5In section 62 (general provisions about death), the following subsections shall be inserted after subsection (2)—
“(2A)Amounts deductible from chargeable gains for any year in accordance with subsection (2) above shall not be so deductible from any such gains so far as they are gains that are brought into account for that year by virtue of section 2(5)(b).
(2B)Where deductions under subsection (2) above fall to be made from the chargeable gains for any year, the provisions of this Act relating to taper relief shall have effect as if those deductions were deductions under section 2(2)(a) and (b) and, accordingly, as if—
(a)those deductions were to be made (before the application of the relief) in computing for that year the excess (if any) mentioned in section 2A(1); and
(b)for the purpose of determining the gains represented in that excess, the gains for that year from which those deductions are treated as made were to be ascertained in accordance with section 2A(6).”

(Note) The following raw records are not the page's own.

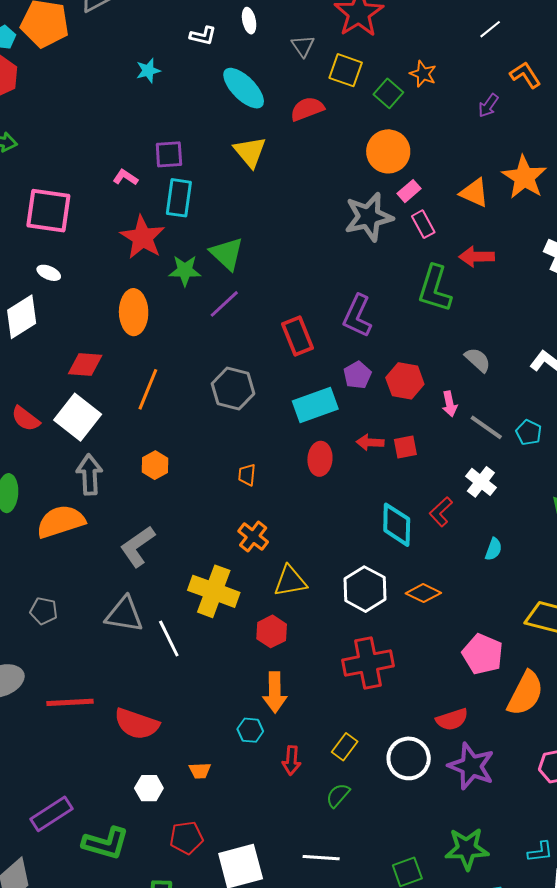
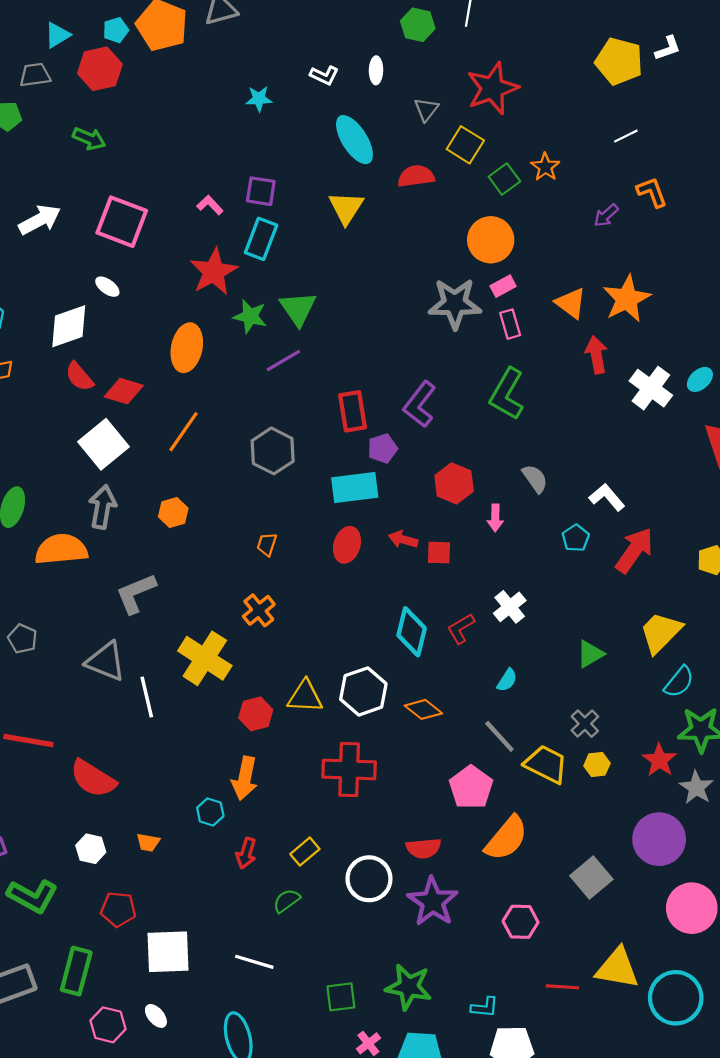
red arrow: (477, 257) -> (596, 355), moved, turned 68
purple pentagon: (357, 375) -> (383, 448), moved
red semicircle: (26, 419) -> (79, 377), moved
gray line: (486, 427) -> (499, 736), moved
cyan pentagon: (529, 433) -> (576, 538), moved
yellow triangle: (290, 581) -> (305, 697), moved

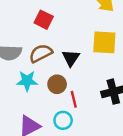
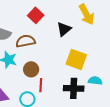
yellow square: (104, 42) -> (76, 59), moved
black triangle: (71, 58) -> (64, 29), moved

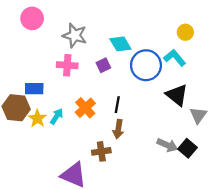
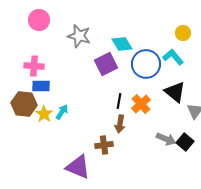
pink cross: (67, 65) -> (34, 66), moved
purple square: (103, 65) -> (106, 64), size x1.6
orange cross: (85, 108) -> (141, 104), moved

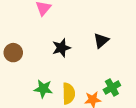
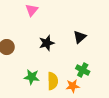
green cross: (112, 88) -> (83, 70), moved, turned -32

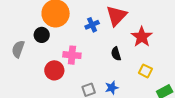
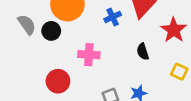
gray semicircle: (18, 49) -> (27, 25), moved, turned 126
red circle: (54, 70) -> (58, 81), moved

6(1)In section 77 (attribution of gains to settlor with an interest in the settlement), after subsection (6) there shall be inserted the following subsection—
“(6A)Without prejudice to so much of this section as requires section 2A to be applied in the computation of any amount that is treated under this section as an amount of chargeable gains accruing to the settlor, chargeable gains that are treated as accruing to the settlor under this section shall not be eligible for taper relief.”

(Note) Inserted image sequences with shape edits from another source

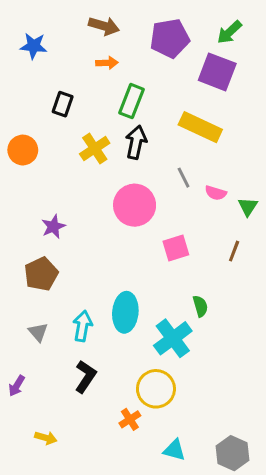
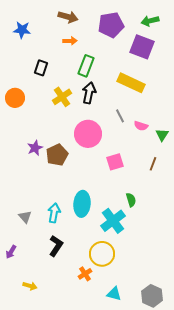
green arrow: (229, 32) -> (150, 21), turned 30
brown pentagon: (41, 274) -> (57, 155), moved

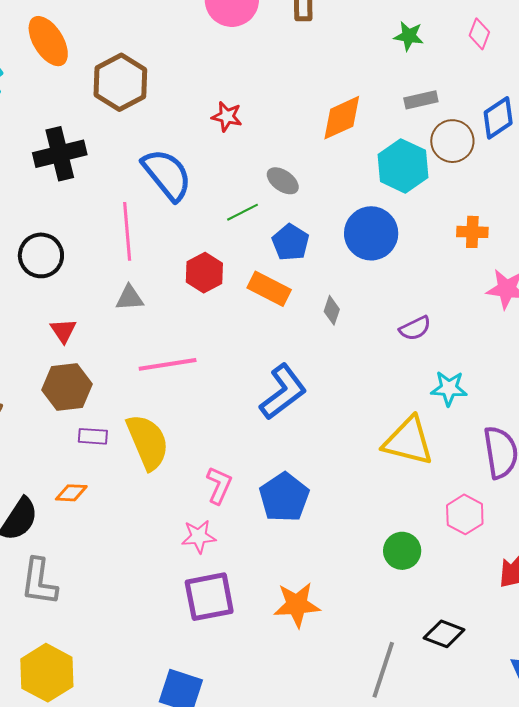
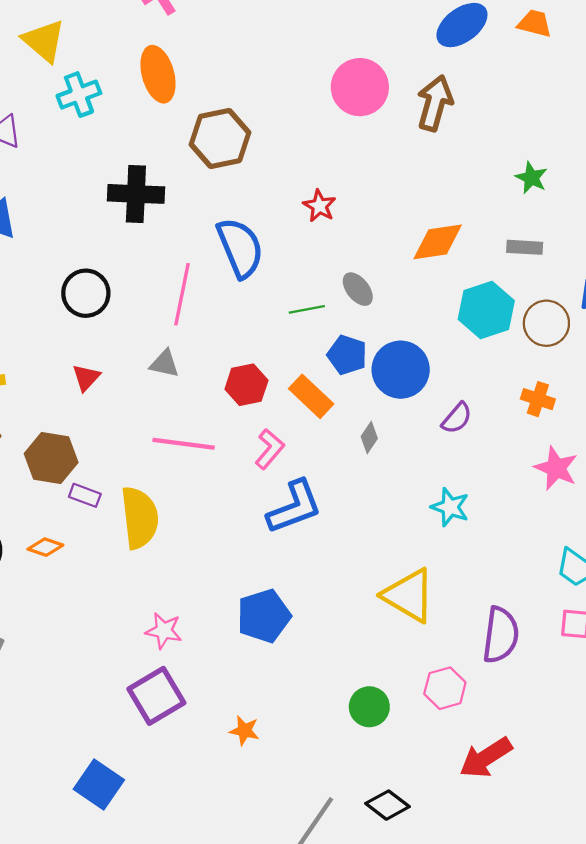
brown circle: (452, 141) -> (546, 323), moved
blue circle: (371, 233) -> (401, 370), moved
blue pentagon: (290, 242) -> (347, 355), turned -30
red hexagon: (204, 273) -> (246, 385), moved
purple semicircle: (415, 328) -> (457, 418), moved, turned -40
brown hexagon: (67, 387) -> (51, 458), moved
cyan star: (449, 388) -> (450, 507), moved
pink L-shape: (219, 485) -> (270, 449), moved
purple square: (209, 597) -> (156, 696), turned -36
orange star: (297, 605) -> (244, 731), size x0.6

(2)In section 86 (attribution of gains to settlor with interest in non-resident or dual resident settlement), after subsection (4) there shall be inserted the following subsection—
“(4A)Without prejudice to so much of this section as requires section 2A to be applied in the computation of any amount that is treated under this section as an amount of chargeable gains accruing to the settlor, chargeable gains that are treated as accruing to the settlor under this section shall not be eligible for taper relief.”
(3)In section 87 (attribution of gains to beneficiaries), after subsection (6) there shall be inserted the following subsection—
“(6A)Without prejudice to so much of this section as requires section 2A to be applied in the computation of the amount of the trust gains for any year of assessment, chargeable gains that are treated as accruing to beneficiaries under this section shall not be eligible for taper relief.”

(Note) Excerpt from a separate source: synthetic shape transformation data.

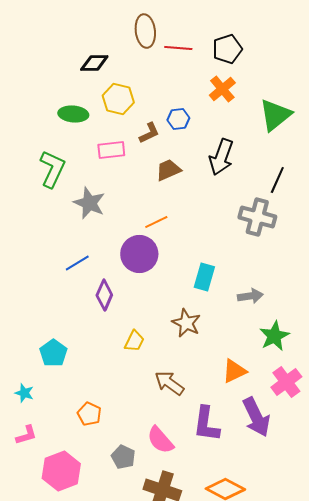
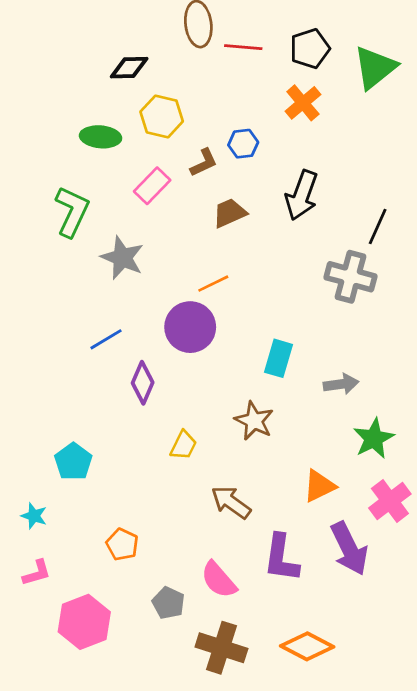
green triangle: (275, 115) -> (375, 68), moved
pink rectangle: (111, 150) -> (152, 186), turned -40

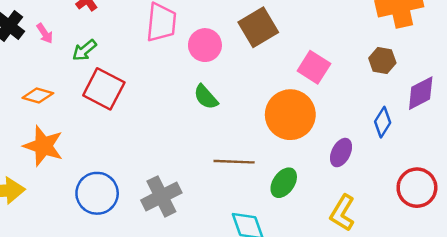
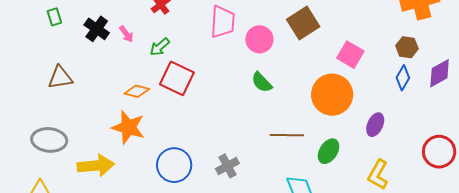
orange diamond: (38, 95) -> (137, 91), moved
blue diamond: (383, 122) -> (403, 78), moved
gray cross: (161, 196) -> (227, 166), size x0.7

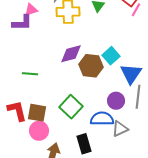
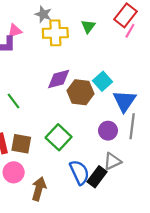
green line: (30, 74) -> (14, 101), turned 49
blue semicircle: (102, 119) -> (79, 172), moved, turned 65
pink circle: (39, 131) -> (14, 172), moved
black rectangle: (84, 144) -> (97, 177), moved, turned 54

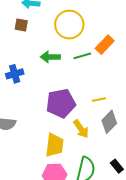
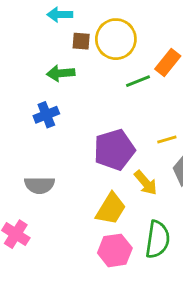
brown square: (21, 25) -> (81, 41), moved
green arrow: (50, 57) -> (61, 73), moved
yellow trapezoid: (54, 145) -> (111, 209), turned 30

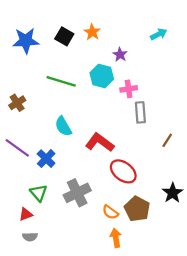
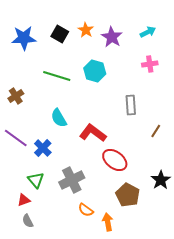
purple star: (120, 55) -> (112, 37), moved, size x1.5
pink cross: (129, 89) -> (150, 64), moved
orange semicircle: (110, 212) -> (86, 210), moved
gray semicircle: (30, 237) -> (28, 221), turned 64

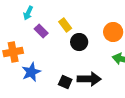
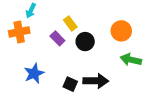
purple rectangle: (41, 31) -> (57, 38), moved
orange cross: (13, 52) -> (19, 32), moved

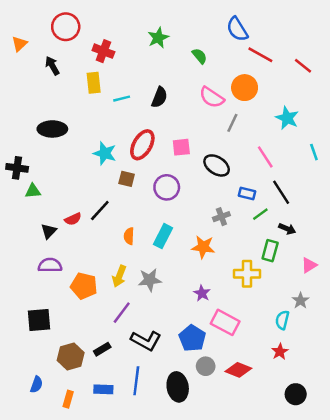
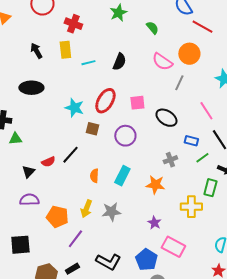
black arrow: (52, 66) -> (36, 51), moved
purple line: (122, 313) -> (75, 239), moved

(4)In section 89(3) (application of provisions of section 87 in the cases of gains treated as accruing under section 89(2)), after “Subsections (5)” there shall be inserted “, (6A)”.
7In Chapter IV of Part VI (special cases), before section 215 there shall be inserted the following section—
(1)A gain shall not be eligible for taper relief if—
(a)it is a gain accruing on a disposal in connection with any relevant re-organisation; or
(b)it is a gain accruing on anything which, in a case in which capital sums are received under or in connection with a relevant re-organisation, falls under section 22 to be treated as a disposal.
(2)In this section “a relevant re-organisation” means—
(a)any scheme of reconstruction or amalgamation applying to a mutual company;
(b)the transfer of the whole of a building society’s business to a company in accordance with section 97 and the other applicable provisions of the [1986 c. 53.] Building Societies Act 1986; or
(c)the incorporation of a registered friendly society under the [1992 c. 40.] Friendly Societies Act 1992.
(3)In this section—
“insurance company” has the meaning given by section 96(1) of the [1982 c. 50.] Insurance Companies Act 1982;
“mutual company” means—
a mutual insurance company; or
a company of another description carrying on a business on a mutual basis;
“mutual insurance company” means an insurance company carrying on a business without having a share capital; and
“scheme of reconstruction or amalgamation” has the same meaning as in section 136.”
8In section 241(3) (provisions for the purposes of which letting of furnished holiday dwellings is to be treated as a trade), for “Schedule 6” there shall be substituted “Schedule A1 and Schedule 6”.
9In section 279(2)(a) (deductions in respect of unremitted gains), after “deducted” there shall be inserted “(before the application of any taper relief)”.